O privilégio de tê-la ouvido foi do diretor de tecnologia da informação da Check Express, Luiz Alberto Villaça, que recebeu a ligação enquanto se reunia como presidente da empresa e continuou tranqüilamente a resolver os assuntos do dia.
Sem um plano de redundância da rede --que consiste em possuir equipamentos e fornecedores duplicados--, essa tranqüilidade seria impensável. Com 50 mil pontos de clientes e milhões de transações mensais, a Check Express faz serviços de crédito, pagamentos e certificações.
"Como usamos dois provedores em tempo real, continuamos o atendimento sem nenhum problema", diz Villaça.
A estratégia de montar um plano de continuidade de negócios (BCP, na sigla em inglês) é, segundo consultores ouvidos pela Folha, a mais adequada para evitar transtornos como o ocorrido no início deste mês.
Para isso, o empresário pode contar com diferentes níveis de segurança. O mais recomendado é que seja feita uma avaliação dos pontos críticos para o funcionamento dos negócios caso o acesso à rede caia.

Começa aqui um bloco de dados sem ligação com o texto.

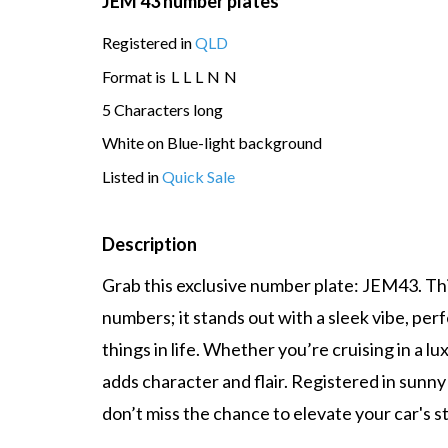
JEM 43 number plates
Registered in
QLD
Format is
L
L
L
N
N
5 Characters long
White on Blue-light background
Listed in
Quick Sale
Description
Grab this exclusive number plate: JEM43. This
numbers; it stands out with a sleek vibe, per
things in life. Whether you’re cruising in a lu
adds character and flair. Registered in sunny
don’t miss the chance to elevate your car's st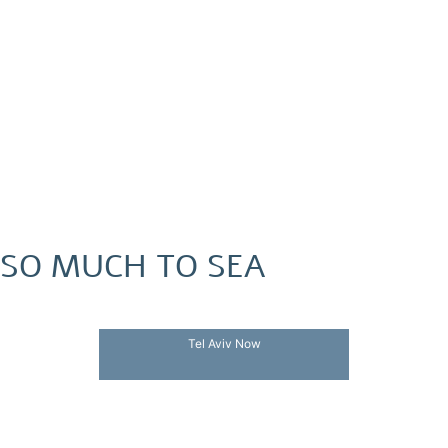
SO MUCH TO SEA
Tel Aviv Now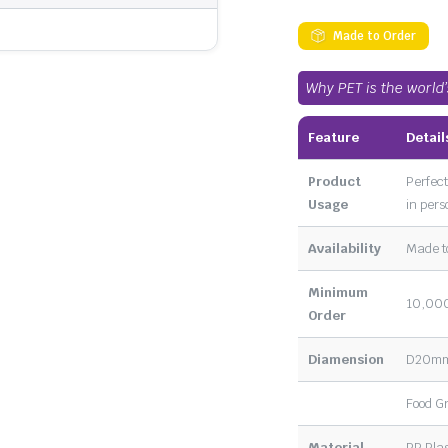
Made to Order
Why PET is the world
Feature
Detail
Product
Perfect
Usage
in pers
Availability
Made t
Minimum
10,000
Order
Diamension
D20m
Food G
Material
PP Plas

A partir dos diferentes cenários, a empresa deve montar um sistema de redundância.
Além de escolher diferentes provedores, é importante pensar na estrutura da rede. Equipamentos como roteadores e programas que identificam um possível mau funcionamento devem ser obtidos de acordo como plano de continuidade.
Prevenção
"O plano de contingência não é um trabalho para ser feito depois da crise e, sim, antes", ressalta o consultor de segurança de negócios Paulo Beck. Para se prevenir, ele sugere replicar o banco de dados, os principais equipamentos, os servidores e os roteadores. O empresário que quiser enfrentar com sucesso uma situação de crise também não pode deixar de cuidar da gestão.
"As empresas se preocupam muito coma tecnologia, mas se esquecem do essencial: as pessoas e os processos", destaca Alan Scofield, gerente de negócios da Sion People Center.